Amazon was once notorious for shipping items in comically oversized boxes, an e-commerce phenomenon that we blame on mysterious employees called the Stupid Shipping Gang. We don’t hear about over-packaging from Amazon that much anymore, perhaps because the Stupid Shipping Gang has all moved on to jobs packaging e-commerce orders at Sears.
At least, that’s how it looks based on reader Corey’s order of tools from Sears.
“The box was big enough that my daughter got in with them and they still had room for all the packing material,” Corey writes. His daughter is 12 years old, if you were wondering.
A former shipping manager contacted us a few years ago to explain how this happens.
“Having as few different sized boxes as possible is the name of the game,” the former gangster explained: using fewer box sizes means storing fewer box sizes and saving money by ordering larger quantities of the boxes you use most often.
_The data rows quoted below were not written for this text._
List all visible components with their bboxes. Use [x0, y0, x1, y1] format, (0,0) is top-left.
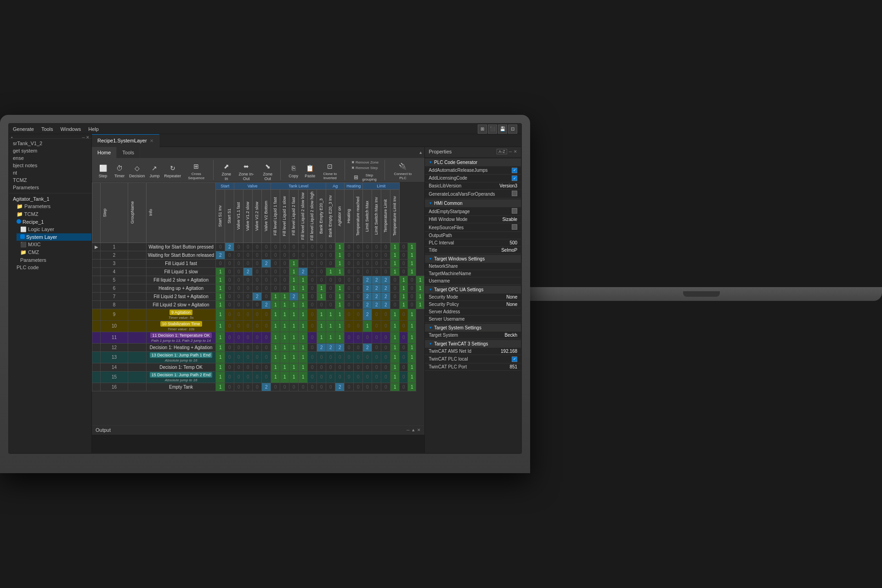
cell-15-13[interactable]: 0 [335, 371, 345, 383]
ribbon-btn-zone-out[interactable]: ⬊ Zone Out [259, 160, 277, 182]
cell-12-17[interactable]: 0 [372, 343, 381, 351]
cell-1-11[interactable]: 0 [317, 243, 326, 251]
row-name-12[interactable]: Decision 1: Heating + Agitation [147, 343, 216, 351]
cell-15-20[interactable]: 0 [400, 371, 408, 383]
sidebar-item-tcmz[interactable]: 📁 TCMZ [13, 210, 91, 218]
output-expand-btn[interactable]: ▲ [411, 428, 415, 432]
cell-10-3[interactable]: 0 [243, 320, 253, 332]
cell-6-17[interactable]: 2 [372, 284, 381, 292]
cell-14-1[interactable]: 0 [225, 363, 234, 371]
cell-12-6[interactable]: 1 [271, 343, 280, 351]
prop-section-header-5[interactable]: ▼ Target TwinCAT 3 Settings [425, 340, 521, 348]
cell-13-4[interactable]: 0 [253, 351, 262, 363]
prop-value-1-2[interactable] [474, 224, 518, 231]
cell-3-20[interactable]: 0 [400, 259, 408, 267]
cell-1-6[interactable]: 0 [271, 243, 280, 251]
cell-12-2[interactable]: 0 [234, 343, 243, 351]
cell-16-21[interactable]: 1 [408, 383, 416, 391]
cell-9-5[interactable]: 0 [262, 309, 271, 320]
cell-2-20[interactable]: 0 [400, 251, 408, 259]
sidebar-item-mxic[interactable]: ⬛ MXIC [17, 241, 91, 249]
cell-4-4[interactable]: 0 [253, 267, 262, 276]
cell-1-14[interactable]: 0 [345, 243, 354, 251]
cell-6-5[interactable]: 0 [262, 284, 271, 292]
table-row[interactable]: 1010 Stabilization TimeTimer value: 10s1… [92, 320, 424, 332]
cell-8-1[interactable]: 0 [225, 300, 234, 309]
cell-9-0[interactable]: 1 [216, 309, 225, 320]
cell-9-14[interactable]: 0 [345, 309, 354, 320]
cell-13-3[interactable]: 0 [243, 351, 253, 363]
cell-7-20[interactable]: 1 [400, 292, 408, 300]
cell-7-7[interactable]: 1 [280, 292, 289, 300]
cell-1-19[interactable]: 1 [390, 243, 400, 251]
sidebar-item-plccode[interactable]: PLC code [13, 264, 91, 271]
sidebar-item-agitator[interactable]: Agitator_Tank_1 [9, 195, 91, 203]
cell-9-8[interactable]: 1 [289, 309, 299, 320]
cell-11-15[interactable]: 0 [354, 332, 363, 343]
cell-15-5[interactable]: 0 [262, 371, 271, 383]
cell-5-19[interactable]: 0 [390, 276, 400, 284]
cell-11-21[interactable]: 1 [408, 332, 416, 343]
cell-15-2[interactable]: 0 [234, 371, 243, 383]
table-row[interactable]: 16Empty Tank1000020000000200000101 [92, 383, 424, 391]
cell-4-6[interactable]: 0 [271, 267, 280, 276]
cell-3-10[interactable]: 0 [308, 259, 317, 267]
cell-2-4[interactable]: 0 [253, 251, 262, 259]
cell-3-9[interactable]: 0 [299, 259, 308, 267]
cell-4-10[interactable]: 0 [308, 267, 317, 276]
prop-section-header-3[interactable]: ▼ Target OPC UA Settings [425, 286, 521, 294]
cell-11-7[interactable]: 1 [280, 332, 289, 343]
cell-13-19[interactable]: 1 [390, 351, 400, 363]
props-pin-btn[interactable]: ─ [509, 149, 512, 154]
cell-16-17[interactable]: 0 [372, 383, 381, 391]
ribbon-btn-step-grouping[interactable]: ⊞ Step grouping [351, 172, 381, 183]
cell-6-12[interactable]: 0 [326, 284, 335, 292]
cell-14-15[interactable]: 0 [354, 363, 363, 371]
sidebar-item-4[interactable]: nt [9, 169, 91, 176]
cell-14-0[interactable]: 1 [216, 363, 225, 371]
cell-14-20[interactable]: 0 [400, 363, 408, 371]
cell-5-0[interactable]: 1 [216, 276, 225, 284]
cell-5-2[interactable]: 0 [234, 276, 243, 284]
cell-1-4[interactable]: 0 [253, 243, 262, 251]
sidebar-item-3[interactable]: bject notes [9, 162, 91, 169]
cell-3-1[interactable]: 0 [225, 259, 234, 267]
table-row[interactable]: ▶1Waiting for Start Button pressed020000… [92, 243, 424, 251]
cell-1-18[interactable]: 0 [381, 243, 390, 251]
row-name-10[interactable]: 10 Stabilization TimeTimer value: 10s [147, 320, 216, 332]
cell-9-3[interactable]: 0 [243, 309, 253, 320]
cell-14-8[interactable]: 1 [289, 363, 299, 371]
cell-5-1[interactable]: 0 [225, 276, 234, 284]
cell-9-17[interactable]: 0 [372, 309, 381, 320]
table-row[interactable]: 1313 Decision 1: Jump Path 1 EndAbsolute… [92, 351, 424, 363]
ribbon-btn-jump[interactable]: ↗ Jump [147, 162, 162, 179]
cell-11-14[interactable]: 0 [345, 332, 354, 343]
cell-2-5[interactable]: 0 [262, 251, 271, 259]
cell-2-13[interactable]: 1 [335, 251, 345, 259]
cell-8-16[interactable]: 2 [363, 300, 372, 309]
cell-3-2[interactable]: 0 [234, 259, 243, 267]
cell-12-12[interactable]: 2 [326, 343, 335, 351]
cell-15-0[interactable]: 1 [216, 371, 225, 383]
cell-2-19[interactable]: 1 [390, 251, 400, 259]
cell-3-16[interactable]: 0 [363, 259, 372, 267]
cell-14-9[interactable]: 1 [299, 363, 308, 371]
cell-4-3[interactable]: 2 [243, 267, 253, 276]
cell-8-22[interactable]: 1 [416, 300, 424, 309]
cell-8-20[interactable]: 1 [400, 300, 408, 309]
cell-11-0[interactable]: 1 [216, 332, 225, 343]
cell-4-5[interactable]: 0 [262, 267, 271, 276]
cell-16-4[interactable]: 0 [253, 383, 262, 391]
prop-check-0-1[interactable] [512, 175, 517, 181]
cell-9-9[interactable]: 1 [299, 309, 308, 320]
row-name-2[interactable]: Waiting for Start Button released [147, 251, 216, 259]
cell-2-3[interactable]: 0 [243, 251, 253, 259]
prop-value-0-3[interactable] [497, 191, 518, 197]
cell-6-6[interactable]: 0 [271, 284, 280, 292]
cell-13-9[interactable]: 1 [299, 351, 308, 363]
cell-7-15[interactable]: 0 [354, 292, 363, 300]
cell-7-4[interactable]: 2 [253, 292, 262, 300]
cell-6-8[interactable]: 1 [289, 284, 299, 292]
cell-5-7[interactable]: 0 [280, 276, 289, 284]
cell-16-0[interactable]: 1 [216, 383, 225, 391]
Also, while it might seem counter-intuitive to regular people, in a commercial shipping operation, it might be cheaper to ship a larger box than a small one. How does that work?
“While you can fit more smaller boxes than larger boxes into a finite space,” our source explained, “sometimes a lot of those smaller boxes end up creating blank space through their odd dimensions, which makes it harder to fit in larger boxes.”
At least Corey has somewhere to stash his daughter, though.